Des propos presque instantanément approuvés par le chef de file des députés du parti présidentiel, Gabriel Attal (Ensemble pour la République), qui sur son compte X (ex-Twitter), loue une "interview juste et responsable", avant de redire que "des chemins alternatifs à la hausse des charges existent" pour faire des économies.
Ludovic Mendes (EPR) salue également une "position courageuse et réaliste". Tout comme sa collègue Constance Le Grip (EPR) qui donne "raison" au ministre : "Nous ne pouvons pas augmenter le coût du travail". "Maintenir la cohérence de l'action menée depuis 7 ans aux côtés du Président de la République est essentiel", estime aussi Marie Lebec (EPR), exprimant le "plein soutien des députés EPR" au locataire de Bercy.

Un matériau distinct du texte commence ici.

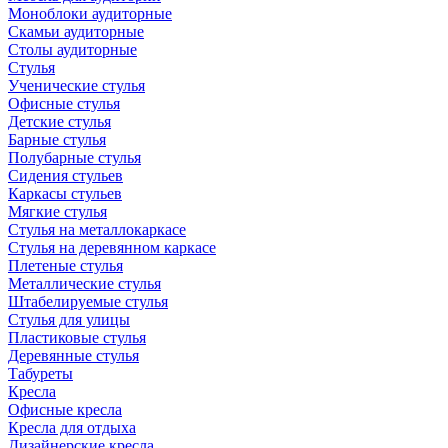
Моноблоки аудиторные
Скамьи аудиторные
Столы аудиторные
Стулья
Ученические стулья
Офисные стулья
Детские стулья
Барные стулья
Полубарные стулья
Сидения стульев
Каркасы стульев
Мягкие стулья
Стулья на металлокаркасе
Стулья на деревянном каркасе
Плетеные стулья
Металлические стулья
Штабелируемые стулья
Стулья для улицы
Пластиковые стулья
Деревянные стулья
Табуреты
Кресла
Офисные кресла
Кресла для отдыха
Дизайнерские кресла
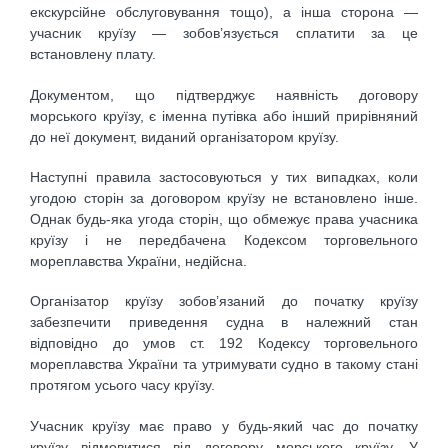
екскурсійне обслуговування тощо), а інша сторона —
учасник круїзу — зобов’язується сплатити за це
встановлену плату.
Документом, що підтверджує наявність договору
морського круїзу, є іменна путівка або інший прирівняний
до неї документ, виданий організатором круїзу.
Наступні правила застосовуються у тих випадках, коли
угодою сторін за договором круїзу не встановлено інше.
Однак будь-яка угода сторін, що обмежує права учасника
круїзу і не передбачена Кодексом торговельного
мореплавства України, недійсна.
Організатор круїзу зобов’язаний до початку круїзу
забезпечити приведення судна в належний стан
відповідно до умов ст. 192 Кодексу торговельного
мореплавства України та утримувати судно в такому стані
протягом усього часу круїзу.
Учасник круїзу має право у будь-який час до початку
круїзу відмовитися від договору морського круїзу. У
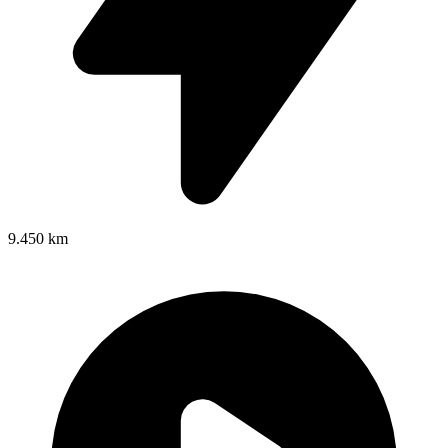
9.450 km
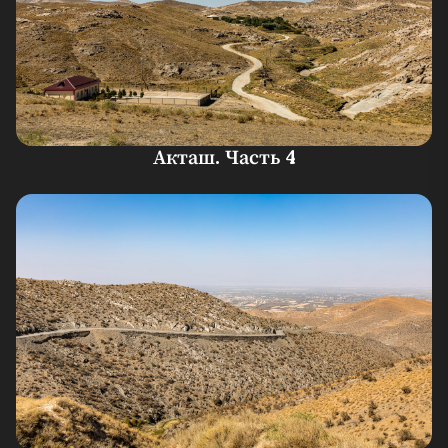
Акташ. Часть 4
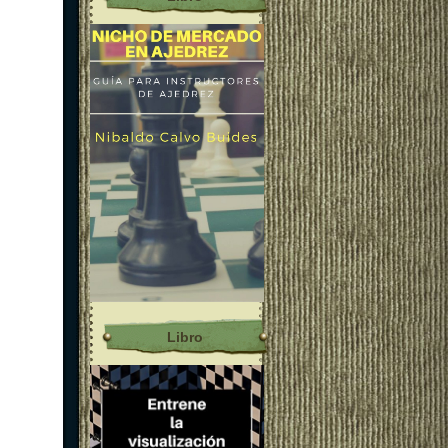
Libro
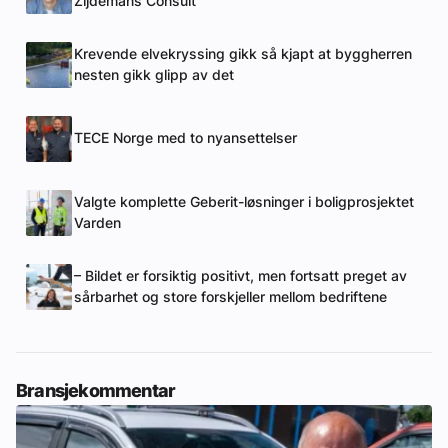
Zijdemans Consult
Krevende elvekryssing gikk så kjapt at byggherren
nesten gikk glipp av det
TECE Norge med to nyansettelser
Valgte komplette Geberit-løsninger i boligprosjektet
Varden
– Bildet er forsiktig positivt, men fortsatt preget av
sårbarhet og store forskjeller mellom bedriftene
Bransjekommentar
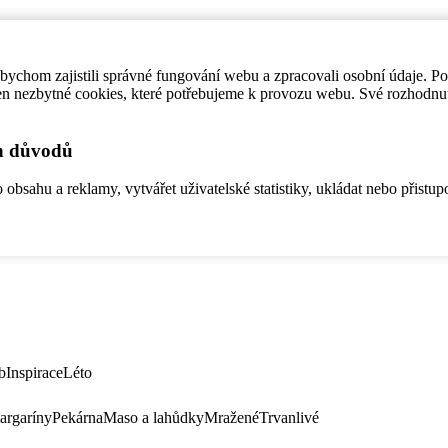
ychom zajistili správné fungování webu a zpracovali osobní údaje. P
en nezbytné cookies, které potřebujeme k provozu webu. Své rozhodnu
ch důvodů
bsahu a reklamy, vytvářet uživatelské statistiky, ukládat nebo přistup
b
Inspirace
Léto
argaríny
Pekárna
Maso a lahůdky
Mražené
Trvanlivé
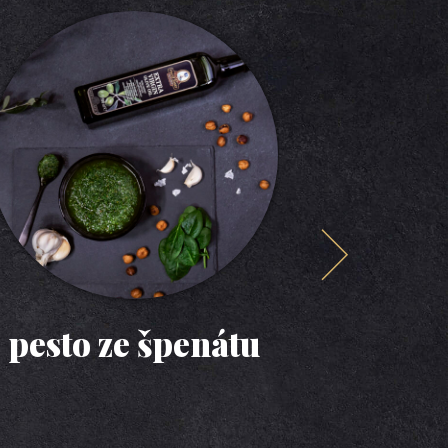
pesto ze špenátu
po
tu
č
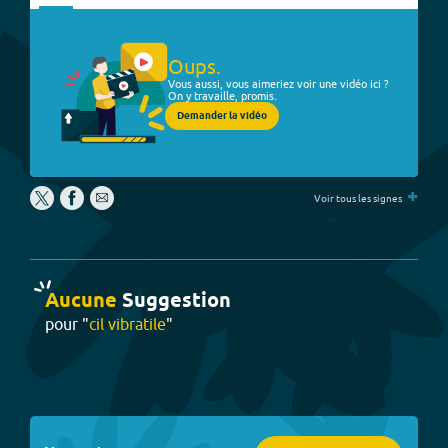
Oups.
Vous aussi, vous aimeriez voir une vidéo ici ?
On y travaille, promis.
Demander la vidéo
+
Voir tous les signes
Aucune
Suggestion
pour "
cil vibratile
"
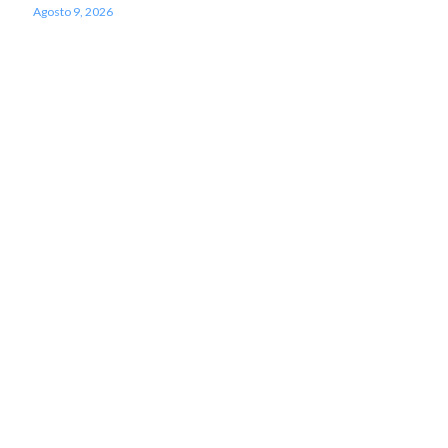
Agosto 9, 2026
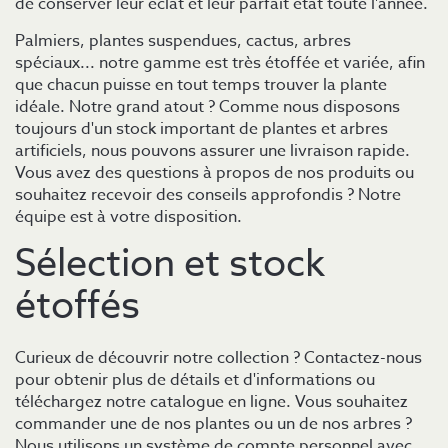
de conserver leur éclat et leur parfait état toute l'année.
Palmiers, plantes suspendues, cactus, arbres
spéciaux... notre gamme est très étoffée et variée, afin
que chacun puisse en tout temps trouver la plante
idéale. Notre grand atout ? Comme nous disposons
toujours d'un stock important de plantes et arbres
artificiels, nous pouvons assurer une livraison rapide.
Vous avez des questions à propos de nos produits ou
souhaitez recevoir des conseils approfondis ? Notre
équipe est à votre disposition.
Sélection et stock
étoffés
Curieux de découvrir notre collection ? Contactez-nous
pour obtenir plus de détails et d'informations ou
téléchargez notre catalogue en ligne. Vous souhaitez
commander une de nos plantes ou un de nos arbres ?
Nous utilisons un système de compte personnel avec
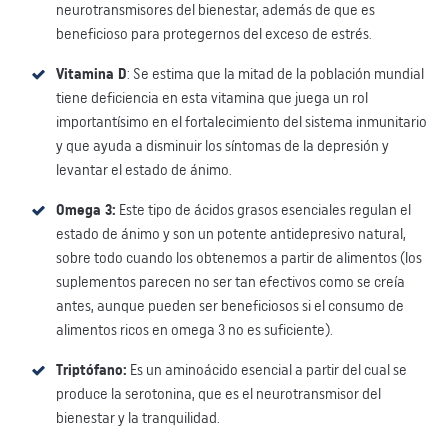
neurotransmisores del bienestar, además de que es
beneficioso para protegernos del exceso de estrés.
Vitamina D
: Se estima que la mitad de la población mundial
tiene deficiencia en esta vitamina que juega un rol
importantísimo en el fortalecimiento del sistema inmunitario
y que ayuda a disminuir los síntomas de la depresión y
levantar el estado de ánimo.
Omega 3:
Este tipo de ácidos grasos esenciales regulan el
estado de ánimo y son un potente antidepresivo natural,
sobre todo cuando los obtenemos a partir de alimentos (los
suplementos parecen no ser tan efectivos como se creía
antes, aunque pueden ser beneficiosos si el consumo de
alimentos ricos en omega 3 no es suficiente).
Triptófano:
Es un aminoácido esencial a partir del cual se
produce la serotonina, que es el neurotransmisor del
bienestar y la tranquilidad.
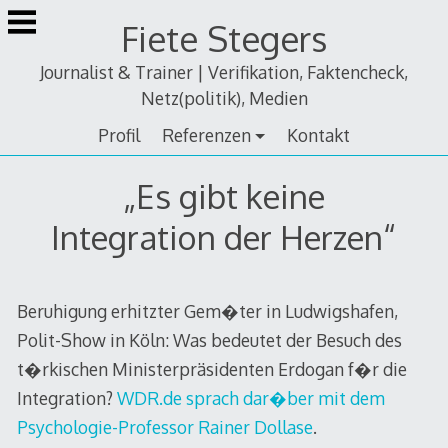
Zum
Fiete Stegers
Inhalt
springen
Journalist & Trainer | Verifikation, Faktencheck,
Netz(politik), Medien
Profil
Referenzen
Kontakt
„Es gibt keine
Integration der Herzen“
Beruhigung erhitzter Gem�ter in Ludwigshafen,
Polit-Show in Köln: Was bedeutet der Besuch des
t�rkischen Ministerpräsidenten Erdogan f�r die
Integration?
WDR.de sprach dar�ber mit dem
Psychologie-Professor Rainer Dollase
.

Mardi déjà, à l'issue de leur réunion de groupe, les députés Ensemble pour la République ont fait monter la pression sur le Premier ministre, Michel Barnier, faisant savoir qu'ils mettraient leur poids dans la balance pour que les commissions mixtes paritaires qui seront convoquées sur le budget de la Sécu et le budget de l'Etat soient - ou pas - conclusives en fonction de l'arbitrage qui sera rendu par Matignon sur le coût du travail. Concernant la CMP qui aura lieu la semaine prochaine pour tenter de trouver un accord entre l'Assemblée et le Sénat sur le projet de loi de financement de la Sécurité sociale, les élus du parti présidentiel prendront leur décision mardi 26 novembre. Or, compte tenu de la composition de cette instance de conciliation entre les deux Chambres du Parlement, leur voix sera décisive.
Invité de l'Association des journalistes parlementaires, mercredi 20 novembre, Mathieu Lefèvre (EPR) a affirmé considérer "à titre personnel qu'une copie où il y a un euro d'augmentation de coût du travail n'[était] pas acceptable". "C'est tout ou rien" a-t-il insisté, alors que le gouvernement a proposé le week-end dernier de diviser par deux l'effort demandé aux entreprises, ce qui voudrait dire passer de quatre milliards d'euros à deux milliards. Sous couvert d'anonymat, un autre député EPR estime, quant à lui, "qu'en deçà du milliard" d'euros d'augmentation de charges, un accord pourrait s'esquisser.
En cas de blocage et d'échec de la CMP, un pilier du groupe Ensemble pour la République - qui compte le plus grand nombre de députés du "socle commun" à l'Assemblée nationale - confie à LCP qu'il pourrait être envisagé de faire sortir du gouvernement les ministres issus du parti présidentiel.